Сделав такое признание, Луэлла вздохнула и внимательно посмотрела на подругу. Она чувствовала себя совершенно нормально. Это была правда. А в правде не может быть ничего плохого.
– Может, это потому, что ты уже не любишь Чарльза? – равнодушно предположила миссис Карр.
– Но я ведь люблю! Не думала, что у тебя создастся такое впечатление после всей моей болтовни, – про себя она решила, что Ида Карр умом не блещет. – Именно то, что я люблю Чарльза, все и усложняет! Вчера я проплакала весь вечер, потому что поняла, что мы медленно, но верно движемся к разводу. Мы все еще вместе только из-за ребенка.
Ида Карр, которая была замужем уже пять лет, посмотрела на нее критически, пытаясь определить, не поза ли все это, – но взгляд Луэллы был серьезен и печален.

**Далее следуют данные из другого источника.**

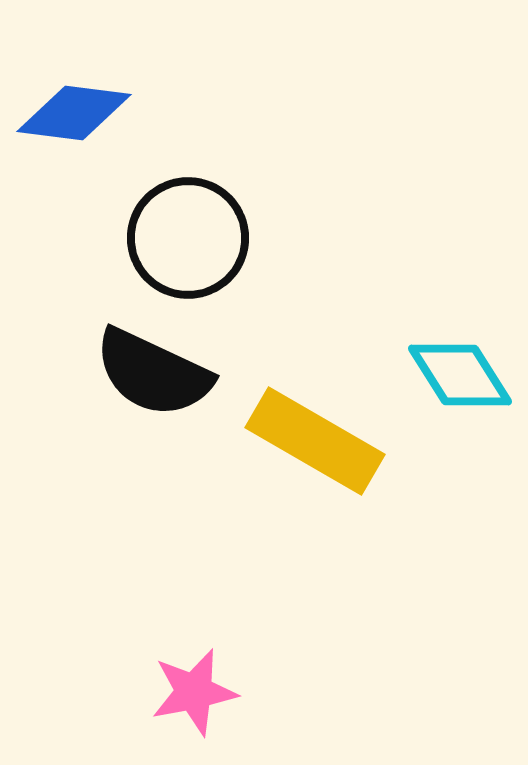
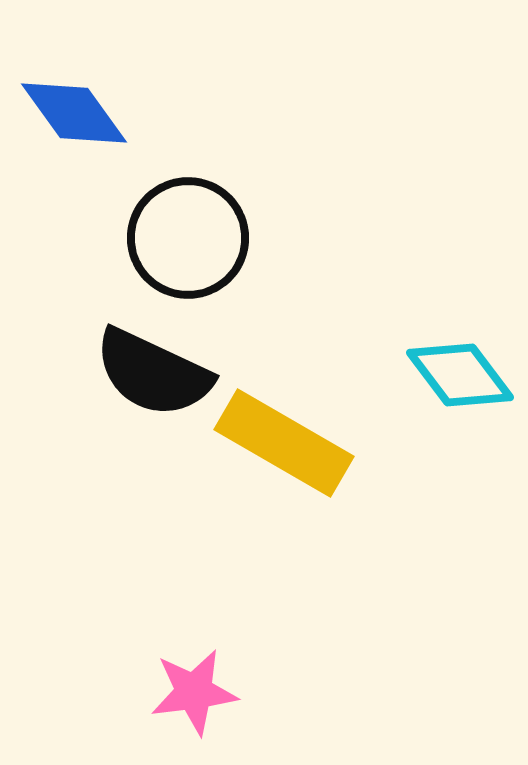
blue diamond: rotated 47 degrees clockwise
cyan diamond: rotated 5 degrees counterclockwise
yellow rectangle: moved 31 px left, 2 px down
pink star: rotated 4 degrees clockwise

– А в чем причина? – осведомилась Ида.
– Их несколько, – нахмурившись, ответила Луэлла. – Первая – это готовка. Я плохая хозяйка, и не имею никакого желания превращаться в хорошую. Я ненавижу покупать продукты, я ненавижу ходить на кухню и проверять, вычищен ли ледник, и я ненавижу притворяться перед слугами, что мне интересно, чем они занимаются, потому что на самом деле я даже слышать не хочу о еде до тех пор, пока она не появится на столе. Понимаешь, я никогда не училась готовить, и поэтому на кухне мне так же интересно, как … ну, я не знаю, в бойлерной! Это просто машина, и я не понимаю, как она работает. Легко сказать: «Запишись на курсы домохозяек», как в журналах пишут – но, Ида, а кто в реальной жизни смог превратиться в «мать семейства», если обстоятельства не заставляли?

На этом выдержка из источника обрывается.